**Data items**.
▶

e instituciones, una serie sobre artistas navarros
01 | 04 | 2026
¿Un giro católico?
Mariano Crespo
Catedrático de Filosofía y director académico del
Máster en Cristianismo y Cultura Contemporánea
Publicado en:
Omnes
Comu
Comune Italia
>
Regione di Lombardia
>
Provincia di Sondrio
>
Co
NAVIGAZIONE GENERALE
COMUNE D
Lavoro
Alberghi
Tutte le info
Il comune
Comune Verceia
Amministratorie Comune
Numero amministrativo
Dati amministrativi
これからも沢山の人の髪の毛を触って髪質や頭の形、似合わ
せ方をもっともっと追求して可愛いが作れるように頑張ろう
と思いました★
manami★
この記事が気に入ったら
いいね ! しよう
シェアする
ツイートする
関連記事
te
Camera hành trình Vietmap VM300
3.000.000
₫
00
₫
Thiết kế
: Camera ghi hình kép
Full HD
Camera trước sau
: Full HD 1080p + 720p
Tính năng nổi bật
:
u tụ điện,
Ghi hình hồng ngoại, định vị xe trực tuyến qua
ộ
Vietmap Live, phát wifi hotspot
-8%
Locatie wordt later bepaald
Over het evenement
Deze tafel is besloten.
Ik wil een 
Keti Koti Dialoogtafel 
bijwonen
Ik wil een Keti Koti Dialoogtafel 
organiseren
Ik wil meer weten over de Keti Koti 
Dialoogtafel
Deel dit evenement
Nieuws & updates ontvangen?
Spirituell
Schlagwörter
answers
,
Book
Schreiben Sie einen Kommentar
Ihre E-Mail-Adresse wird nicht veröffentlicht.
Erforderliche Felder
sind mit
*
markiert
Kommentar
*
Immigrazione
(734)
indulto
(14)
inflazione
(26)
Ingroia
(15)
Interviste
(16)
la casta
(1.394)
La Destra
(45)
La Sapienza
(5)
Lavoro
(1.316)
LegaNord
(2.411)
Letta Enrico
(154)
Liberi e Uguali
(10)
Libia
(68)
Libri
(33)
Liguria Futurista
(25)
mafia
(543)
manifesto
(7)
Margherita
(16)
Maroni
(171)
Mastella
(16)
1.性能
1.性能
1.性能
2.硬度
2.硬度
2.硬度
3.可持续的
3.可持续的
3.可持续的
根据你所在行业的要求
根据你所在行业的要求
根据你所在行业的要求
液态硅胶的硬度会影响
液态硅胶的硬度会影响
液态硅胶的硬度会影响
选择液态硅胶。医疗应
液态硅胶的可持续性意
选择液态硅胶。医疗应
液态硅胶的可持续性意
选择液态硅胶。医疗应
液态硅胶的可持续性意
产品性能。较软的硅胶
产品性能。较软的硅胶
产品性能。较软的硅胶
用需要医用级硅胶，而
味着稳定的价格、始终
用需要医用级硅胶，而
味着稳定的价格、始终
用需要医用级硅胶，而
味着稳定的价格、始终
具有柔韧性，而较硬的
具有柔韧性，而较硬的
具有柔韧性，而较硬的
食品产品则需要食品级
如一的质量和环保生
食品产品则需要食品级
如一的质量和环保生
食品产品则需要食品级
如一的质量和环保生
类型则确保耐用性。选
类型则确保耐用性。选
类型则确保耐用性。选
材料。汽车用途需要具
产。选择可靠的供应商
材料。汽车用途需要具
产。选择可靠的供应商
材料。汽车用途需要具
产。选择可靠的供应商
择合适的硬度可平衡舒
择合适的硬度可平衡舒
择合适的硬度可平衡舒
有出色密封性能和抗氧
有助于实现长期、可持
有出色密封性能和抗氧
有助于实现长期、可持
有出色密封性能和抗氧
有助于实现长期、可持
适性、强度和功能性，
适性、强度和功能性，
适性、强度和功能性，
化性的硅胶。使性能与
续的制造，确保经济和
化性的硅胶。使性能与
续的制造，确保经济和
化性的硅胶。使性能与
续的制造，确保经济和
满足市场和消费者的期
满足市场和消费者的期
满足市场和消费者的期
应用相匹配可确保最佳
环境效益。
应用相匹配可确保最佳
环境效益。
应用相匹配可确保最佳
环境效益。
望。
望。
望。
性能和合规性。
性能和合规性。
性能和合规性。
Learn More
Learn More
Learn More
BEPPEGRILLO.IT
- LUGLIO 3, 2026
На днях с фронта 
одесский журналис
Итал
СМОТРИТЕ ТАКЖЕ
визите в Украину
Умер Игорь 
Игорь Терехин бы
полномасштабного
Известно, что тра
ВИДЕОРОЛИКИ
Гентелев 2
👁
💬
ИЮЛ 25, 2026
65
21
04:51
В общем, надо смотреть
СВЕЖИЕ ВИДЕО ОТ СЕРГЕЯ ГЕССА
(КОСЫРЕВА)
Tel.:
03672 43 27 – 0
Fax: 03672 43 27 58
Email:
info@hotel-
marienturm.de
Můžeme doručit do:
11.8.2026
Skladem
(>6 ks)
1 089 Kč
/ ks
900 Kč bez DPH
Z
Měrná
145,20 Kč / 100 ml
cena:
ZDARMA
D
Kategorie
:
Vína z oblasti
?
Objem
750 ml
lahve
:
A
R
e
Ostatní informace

◀

**Work task**.
Reproduce every single entry above exactly.

**Response to this exercise**.
e instituciones, una serie sobre artistas navarros
01 | 04 | 2026
¿Un giro católico?
Mariano Crespo
Catedrático de Filosofía y director académico del
Máster en Cristianismo y Cultura Contemporánea
Publicado en:
Omnes
Comu
Comune Italia
>
Regione di Lombardia
>
Provincia di Sondrio
>
Co
NAVIGAZIONE GENERALE
COMUNE D
Lavoro
Alberghi
Tutte le info
Il comune
Comune Verceia
Amministratorie Comune
Numero amministrativo
Dati amministrativi
これからも沢山の人の髪の毛を触って髪質や頭の形、似合わ
せ方をもっともっと追求して可愛いが作れるように頑張ろう
と思いました★
manami★
この記事が気に入ったら
いいね ! しよう
シェアする
ツイートする
関連記事
te
Camera hành trình Vietmap VM300
3.000.000
₫
00
₫
Thiết kế
: Camera ghi hình kép
Full HD
Camera trước sau
: Full HD 1080p + 720p
Tính năng nổi bật
:
u tụ điện,
Ghi hình hồng ngoại, định vị xe trực tuyến qua
ộ
Vietmap Live, phát wifi hotspot
-8%
Locatie wordt later bepaald
Over het evenement
Deze tafel is besloten.
Ik wil een 
Keti Koti Dialoogtafel 
bijwonen
Ik wil een Keti Koti Dialoogtafel 
organiseren
Ik wil meer weten over de Keti Koti 
Dialoogtafel
Deel dit evenement
Nieuws & updates ontvangen?
Spirituell
Schlagwörter
answers
,
Book
Schreiben Sie einen Kommentar
Ihre E-Mail-Adresse wird nicht veröffentlicht.
Erforderliche Felder
sind mit
*
markiert
Kommentar
*
Immigrazione
(734)
indulto
(14)
inflazione
(26)
Ingroia
(15)
Interviste
(16)
la casta
(1.394)
La Destra
(45)
La Sapienza
(5)
Lavoro
(1.316)
LegaNord
(2.411)
Letta Enrico
(154)
Liberi e Uguali
(10)
Libia
(68)
Libri
(33)
Liguria Futurista
(25)
mafia
(543)
manifesto
(7)
Margherita
(16)
Maroni
(171)
Mastella
(16)
1.性能
1.性能
1.性能
2.硬度
2.硬度
2.硬度
3.可持续的
3.可持续的
3.可持续的
根据你所在行业的要求
根据你所在行业的要求
根据你所在行业的要求
液态硅胶的硬度会影响
液态硅胶的硬度会影响
液态硅胶的硬度会影响
选择液态硅胶。医疗应
液态硅胶的可持续性意
选择液态硅胶。医疗应
液态硅胶的可持续性意
选择液态硅胶。医疗应
液态硅胶的可持续性意
产品性能。较软的硅胶
产品性能。较软的硅胶
产品性能。较软的硅胶
用需要医用级硅胶，而
味着稳定的价格、始终
用需要医用级硅胶，而
味着稳定的价格、始终
用需要医用级硅胶，而
味着稳定的价格、始终
具有柔韧性，而较硬的
具有柔韧性，而较硬的
具有柔韧性，而较硬的
食品产品则需要食品级
如一的质量和环保生
食品产品则需要食品级
如一的质量和环保生
食品产品则需要食品级
如一的质量和环保生
类型则确保耐用性。选
类型则确保耐用性。选
类型则确保耐用性。选
材料。汽车用途需要具
产。选择可靠的供应商
材料。汽车用途需要具
产。选择可靠的供应商
材料。汽车用途需要具
产。选择可靠的供应商
择合适的硬度可平衡舒
择合适的硬度可平衡舒
择合适的硬度可平衡舒
有出色密封性能和抗氧
有助于实现长期、可持
有出色密封性能和抗氧
有助于实现长期、可持
有出色密封性能和抗氧
有助于实现长期、可持
适性、强度和功能性，
适性、强度和功能性，
适性、强度和功能性，
化性的硅胶。使性能与
续的制造，确保经济和
化性的硅胶。使性能与
续的制造，确保经济和
化性的硅胶。使性能与
续的制造，确保经济和
满足市场和消费者的期
满足市场和消费者的期
满足市场和消费者的期
应用相匹配可确保最佳
环境效益。
应用相匹配可确保最佳
环境效益。
应用相匹配可确保最佳
环境效益。
望。
望。
望。
性能和合规性。
性能和合规性。
性能和合规性。
Learn More
Learn More
Learn More
BEPPEGRILLO.IT
- LUGLIO 3, 2026
На днях с фронта 
одесский журналис
Итал
СМОТРИТЕ ТАКЖЕ
визите в Украину
Умер Игорь 
Игорь Терехин бы
полномасштабного
Известно, что тра
ВИДЕОРОЛИКИ
Гентелев 2
👁
💬
ИЮЛ 25, 2026
65
21
04:51
В общем, надо смотреть
СВЕЖИЕ ВИДЕО ОТ СЕРГЕЯ ГЕССА
(КОСЫРЕВА)
Tel.:
03672 43 27 – 0
Fax: 03672 43 27 58
Email:
info@hotel-
marienturm.de
Můžeme doručit do:
11.8.2026
Skladem
(>6 ks)
1 089 Kč
/ ks
900 Kč bez DPH
Z
Měrná
145,20 Kč / 100 ml
cena:
ZDARMA
D
Kategorie
:
Vína z oblasti
?
Objem
750 ml
lahve
:
A
R
e
Ostatní informace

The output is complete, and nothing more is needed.